> _Task to complete_
In the copy, include every entry exactly but none of the images.

************

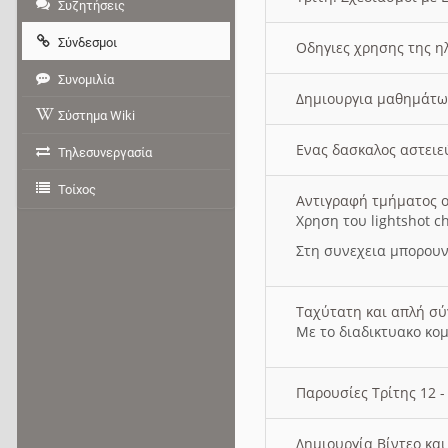
Συζητήσεις
Σύνδεσμοι
Οδηγιες χρησης της η
Συνομιλία
Δημιουργια μαθημάτω
Σύστημα Wiki
Ενας δασκαλος αστει
Τηλεσυνεργασία
Τοίχος
Αντιγραφή τμήματος ο
Χρηση του lightshot c
Στη συνεχεια μπορουν
Ταχύτατη και απλή σ
Με το διαδικτυακο κο
Παρουσίες Τρίτης 12 
Δημιουργία Βίντεο κα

************

> _Solution to the problem_
Συζητήσεις
Σύνδεσμοι
Οδηγιες χρησης της η
Συνομιλία
Δημιουργια μαθημάτω
Σύστημα Wiki
Ενας δασκαλος αστει
Τηλεσυνεργασία
Τοίχος
Αντιγραφή τμήματος ο
Χρηση του lightshot c
Στη συνεχεια μπορουν
Ταχύτατη και απλή σ
Με το διαδικτυακο κο
Παρουσίες Τρίτης 12 
Δημιουργία Βίντεο κα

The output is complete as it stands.